Two aspects of the work in Afghanistan come across very clearly. One is the danger from external forces, such as tribal rivalry. One family might cause an explosion at the wedding celebration of a hated family. A western woman might be gunned down in the street. Western workers might be kidnapped for ransom. You might be awakened in the night, windows shattering from the shelling of a nearby building.

The other danger comes from within. Marie had been working in Afghanistan for years and had already seen one person leave who was supposed to be working with her for some time. Now a relatively newcomer was planning to leave. Through Marie's journal entries and thoughts, we find out the toll it takes on Marie's faith and mental stability.

This is an enlightening book. As we follow Marie in her work, we get glances of the local people, their thoughts, traditions, and how they treat westerners. Marie is a Christian and it was interesting to see how she let Muslims know of her belief. We also see how careful those over Marie wanted her to be, especially when she visited villages.

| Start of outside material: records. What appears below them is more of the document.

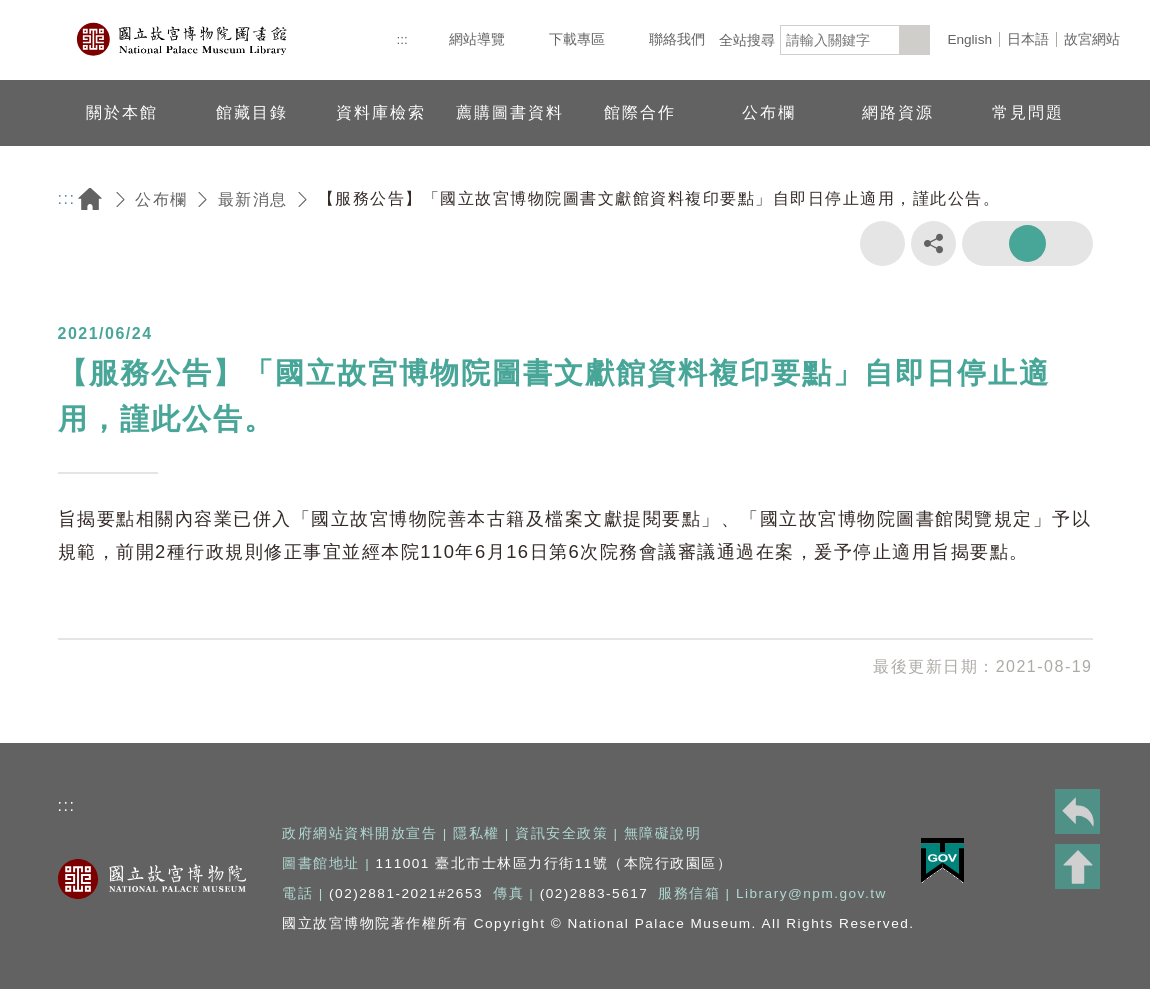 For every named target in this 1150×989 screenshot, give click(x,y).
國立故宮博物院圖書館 (183, 40)
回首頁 (90, 199)
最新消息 (253, 199)
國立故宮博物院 (152, 879)
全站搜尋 (747, 40)
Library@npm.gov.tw (811, 893)
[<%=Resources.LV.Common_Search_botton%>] (915, 40)
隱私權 (476, 833)
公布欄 (161, 199)
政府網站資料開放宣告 (359, 833)
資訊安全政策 (561, 833)
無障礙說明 (663, 833) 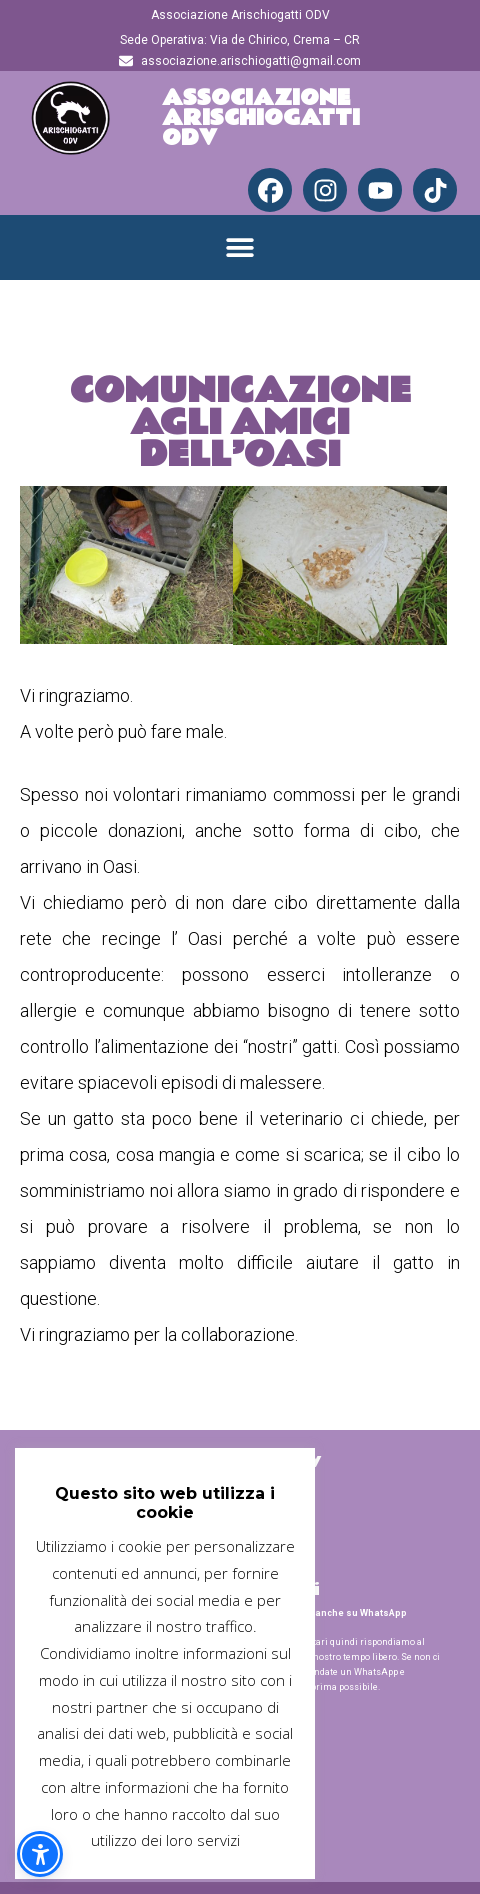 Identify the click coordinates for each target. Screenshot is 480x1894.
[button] (240, 247) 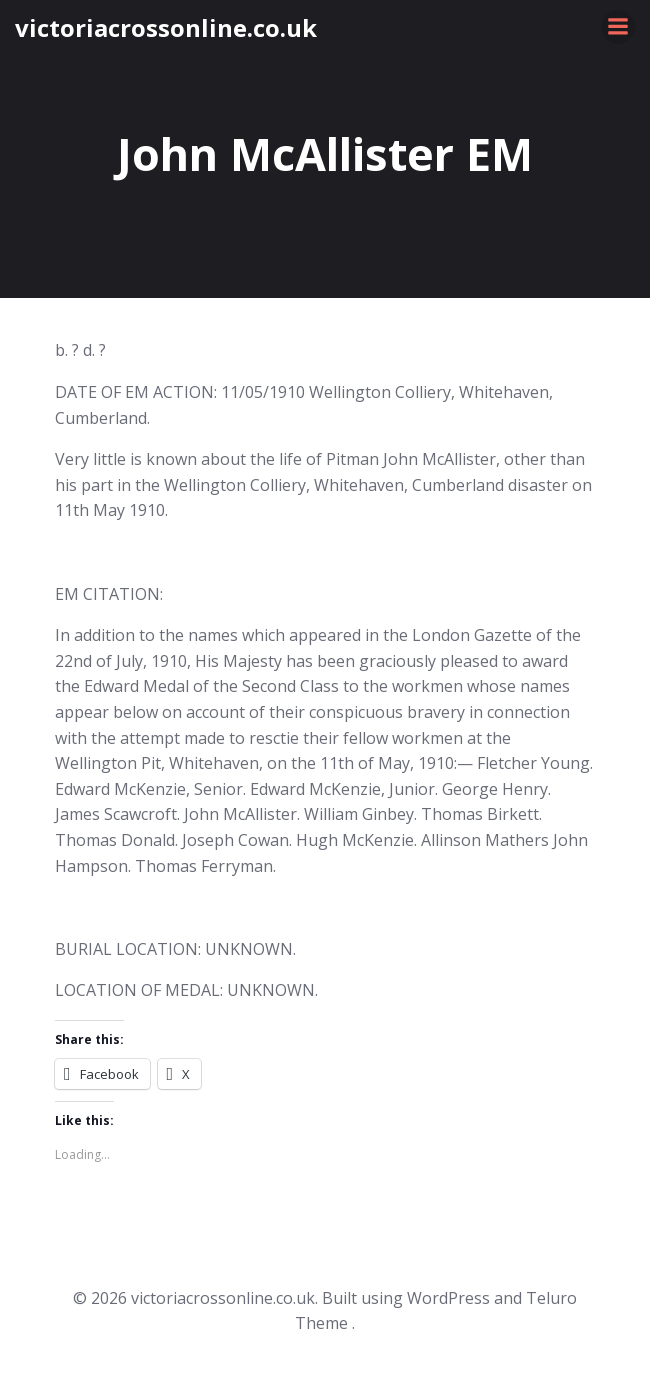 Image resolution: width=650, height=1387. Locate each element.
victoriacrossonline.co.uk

I had a little trouble with the writing style of this novel. The sentences were often stilted or seemed disconnected. I had trouble liking the character of Marie. We read many of her thoughts. They seemed to jump around a great deal. Also, Marie was a little arrogant, frequently questioning the directions of those over her. I just did not see her as a likable character. Part of that might be her disillusionment. Marie had come into Afghanistan with high ideals, with a certain attitude. She left with a much more realistic attitude. I also felt like I was reading a sequel. Marie had been at her work for years and I felt like I was only reading the tail end of a longer story.

If you are looking for a fast moving novel, one with lots of action, this is not it. If you are looking for a novel that is character driven, it is not that either. If you want to learn what it was like for a young woman to work in Afghanistan, this one will do that for you.

Kate McCord is not the author's real name. To protect those she worked with, all names have been changed. In the midst of a high powered career, Kate sold everything and left for Afghanistan to start a non-governmental organization with the goal of aiding Afghan women. She worked in Afghanistan for five years.

River North (Moody Press), 368 pages.

I received a complimentary copy of this book from the publisher for the purpose of an independent and honest review.